▶ [DATA SUPPLIED]:
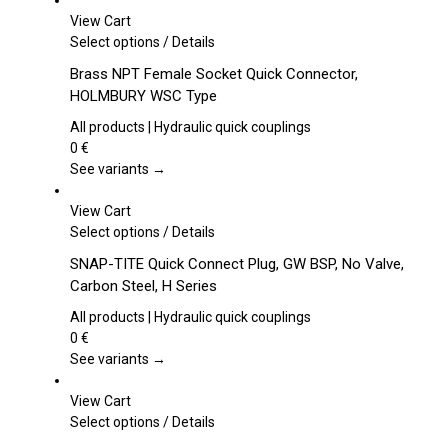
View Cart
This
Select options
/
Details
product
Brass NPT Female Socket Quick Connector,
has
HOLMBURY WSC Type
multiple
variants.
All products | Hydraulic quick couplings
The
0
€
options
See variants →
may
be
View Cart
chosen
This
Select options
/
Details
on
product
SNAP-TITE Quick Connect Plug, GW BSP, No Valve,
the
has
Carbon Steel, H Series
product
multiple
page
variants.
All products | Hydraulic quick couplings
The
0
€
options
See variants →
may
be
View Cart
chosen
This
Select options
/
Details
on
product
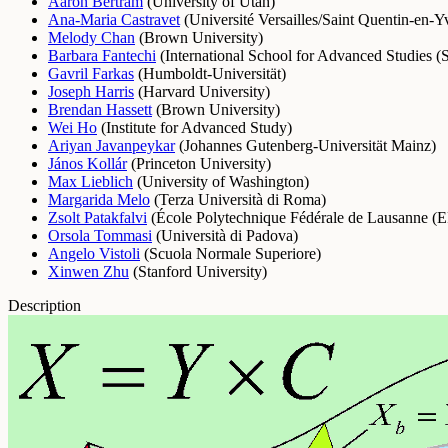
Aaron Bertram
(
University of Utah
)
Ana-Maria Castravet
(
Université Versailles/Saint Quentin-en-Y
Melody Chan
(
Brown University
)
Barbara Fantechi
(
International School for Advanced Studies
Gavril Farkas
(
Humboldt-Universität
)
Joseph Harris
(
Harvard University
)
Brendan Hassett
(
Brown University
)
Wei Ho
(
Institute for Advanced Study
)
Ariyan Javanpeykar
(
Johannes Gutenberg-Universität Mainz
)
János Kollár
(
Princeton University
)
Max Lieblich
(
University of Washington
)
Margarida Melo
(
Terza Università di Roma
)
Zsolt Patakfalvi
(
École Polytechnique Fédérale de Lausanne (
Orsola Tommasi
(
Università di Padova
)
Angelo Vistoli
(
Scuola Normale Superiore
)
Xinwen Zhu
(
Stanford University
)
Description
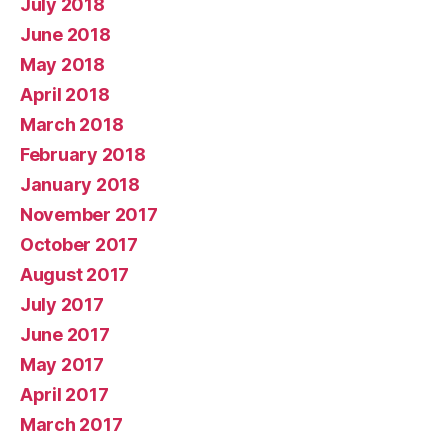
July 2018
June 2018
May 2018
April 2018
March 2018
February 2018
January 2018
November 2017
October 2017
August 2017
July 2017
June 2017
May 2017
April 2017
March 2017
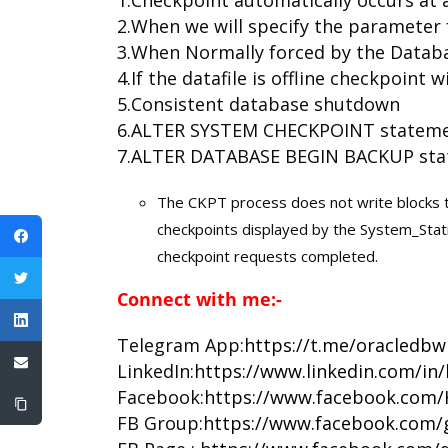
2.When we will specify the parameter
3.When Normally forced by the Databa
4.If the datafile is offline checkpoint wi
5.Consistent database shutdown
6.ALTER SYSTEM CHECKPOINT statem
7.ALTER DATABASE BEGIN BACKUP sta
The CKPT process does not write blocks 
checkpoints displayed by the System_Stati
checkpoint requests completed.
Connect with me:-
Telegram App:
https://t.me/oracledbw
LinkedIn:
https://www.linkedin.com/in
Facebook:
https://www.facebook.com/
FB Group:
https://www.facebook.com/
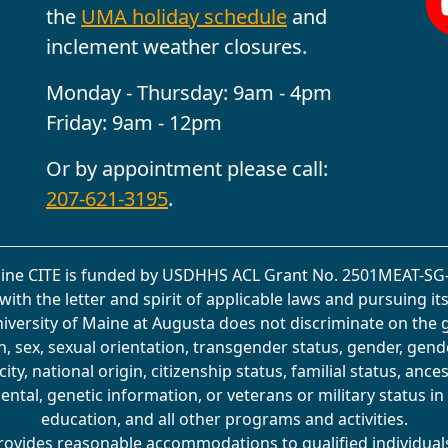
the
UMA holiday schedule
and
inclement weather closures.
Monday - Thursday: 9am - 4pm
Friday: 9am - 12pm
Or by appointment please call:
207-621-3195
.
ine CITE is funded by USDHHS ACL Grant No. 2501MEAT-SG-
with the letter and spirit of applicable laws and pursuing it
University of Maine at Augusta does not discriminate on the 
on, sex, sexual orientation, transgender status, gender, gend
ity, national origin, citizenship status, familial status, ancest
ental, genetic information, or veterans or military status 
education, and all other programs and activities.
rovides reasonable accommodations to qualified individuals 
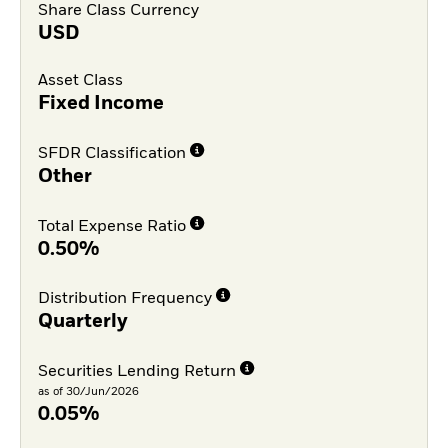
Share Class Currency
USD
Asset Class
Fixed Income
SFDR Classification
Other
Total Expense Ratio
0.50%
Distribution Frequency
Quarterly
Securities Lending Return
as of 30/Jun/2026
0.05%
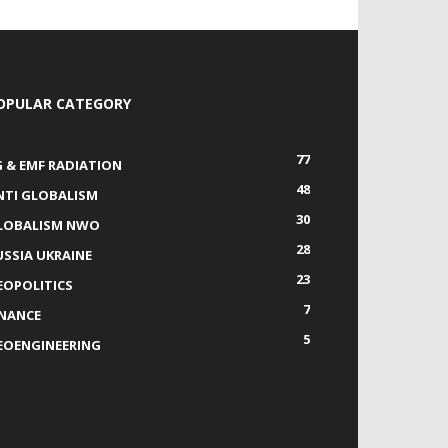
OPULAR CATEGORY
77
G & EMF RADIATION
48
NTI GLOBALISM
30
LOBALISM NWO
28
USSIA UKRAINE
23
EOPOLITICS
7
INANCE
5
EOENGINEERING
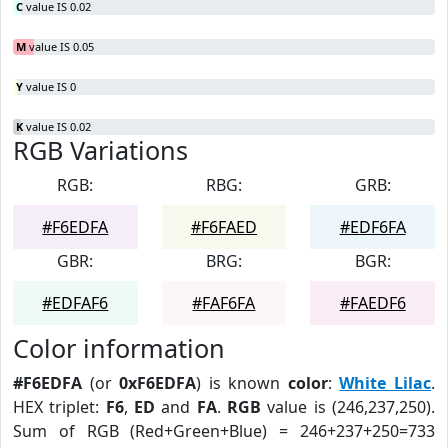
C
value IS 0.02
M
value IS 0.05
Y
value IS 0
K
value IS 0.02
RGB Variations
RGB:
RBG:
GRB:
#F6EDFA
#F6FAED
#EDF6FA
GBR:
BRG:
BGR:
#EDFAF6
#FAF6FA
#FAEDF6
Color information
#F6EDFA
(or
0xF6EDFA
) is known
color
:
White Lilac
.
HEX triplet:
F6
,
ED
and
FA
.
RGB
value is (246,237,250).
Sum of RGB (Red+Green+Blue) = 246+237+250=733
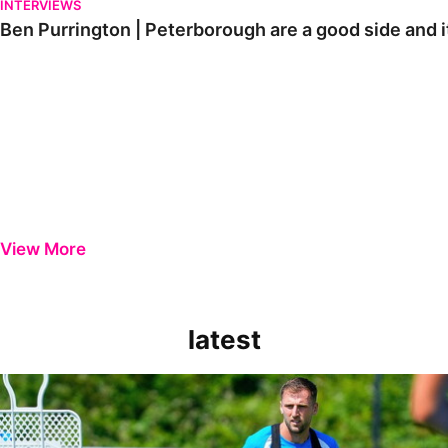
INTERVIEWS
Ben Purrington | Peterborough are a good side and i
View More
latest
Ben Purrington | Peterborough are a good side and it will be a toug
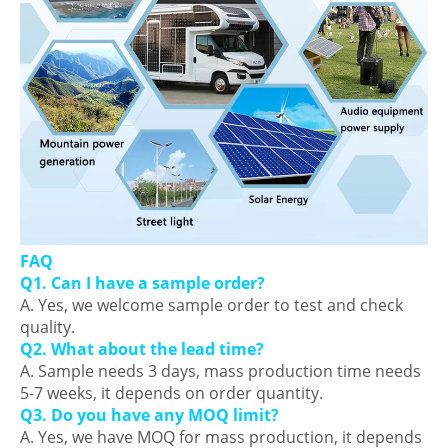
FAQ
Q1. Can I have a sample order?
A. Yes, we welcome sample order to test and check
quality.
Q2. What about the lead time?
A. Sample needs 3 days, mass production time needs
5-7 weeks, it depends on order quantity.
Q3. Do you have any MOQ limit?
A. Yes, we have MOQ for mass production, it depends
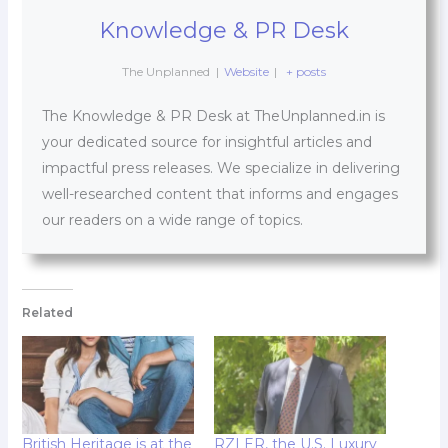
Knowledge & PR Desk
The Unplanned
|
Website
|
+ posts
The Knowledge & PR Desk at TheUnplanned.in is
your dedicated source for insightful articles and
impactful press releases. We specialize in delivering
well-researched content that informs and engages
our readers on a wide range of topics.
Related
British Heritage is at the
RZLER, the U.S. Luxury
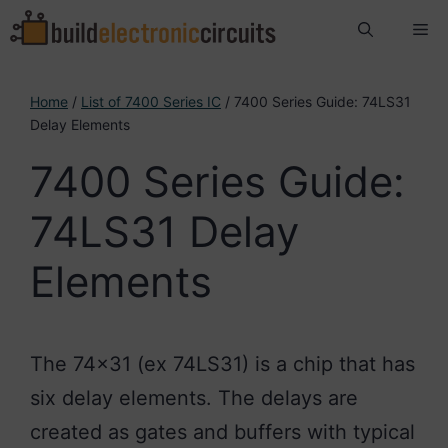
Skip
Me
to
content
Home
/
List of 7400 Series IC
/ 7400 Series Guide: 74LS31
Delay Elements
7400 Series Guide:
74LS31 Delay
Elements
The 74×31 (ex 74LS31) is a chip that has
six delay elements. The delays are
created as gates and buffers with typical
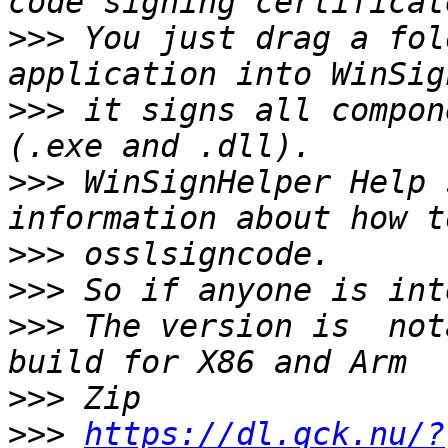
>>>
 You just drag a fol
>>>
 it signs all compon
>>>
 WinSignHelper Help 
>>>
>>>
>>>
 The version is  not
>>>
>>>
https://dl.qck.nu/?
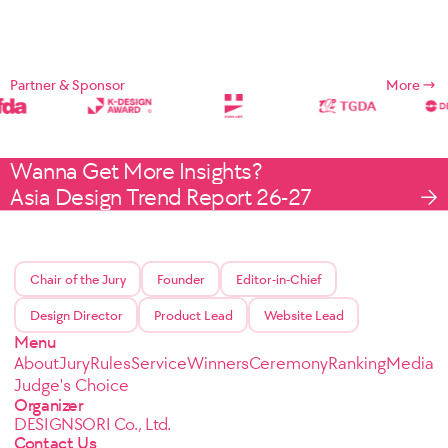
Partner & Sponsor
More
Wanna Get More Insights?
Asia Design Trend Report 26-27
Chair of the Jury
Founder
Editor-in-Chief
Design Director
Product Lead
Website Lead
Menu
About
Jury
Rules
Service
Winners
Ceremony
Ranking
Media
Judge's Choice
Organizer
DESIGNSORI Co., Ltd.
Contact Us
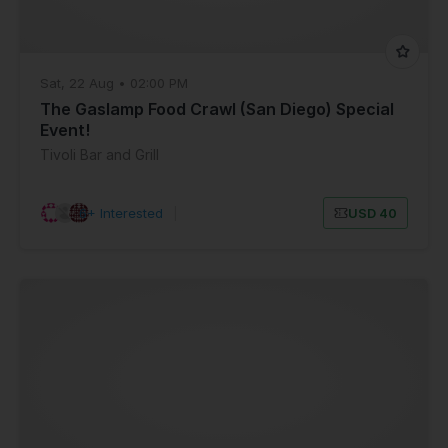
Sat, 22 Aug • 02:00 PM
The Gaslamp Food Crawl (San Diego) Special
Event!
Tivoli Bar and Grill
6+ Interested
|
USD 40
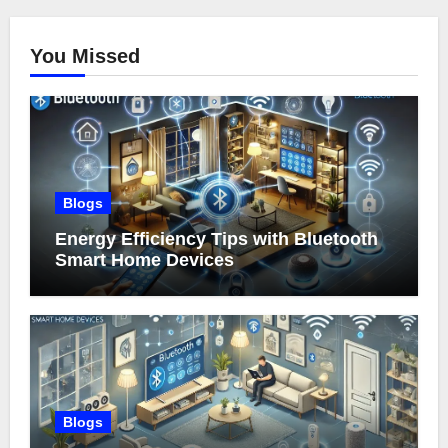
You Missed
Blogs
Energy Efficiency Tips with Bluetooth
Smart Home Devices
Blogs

▶ [TASK DESCRIPTION]: Whenever a line of the data includes the word "side", show that line in full.

▶ [OUTPUT OF THE EXERCISE]:
Ben Purrington | Peterborough are a good side and i
Ben Purrington | Peterborough are a good side and it will be a toug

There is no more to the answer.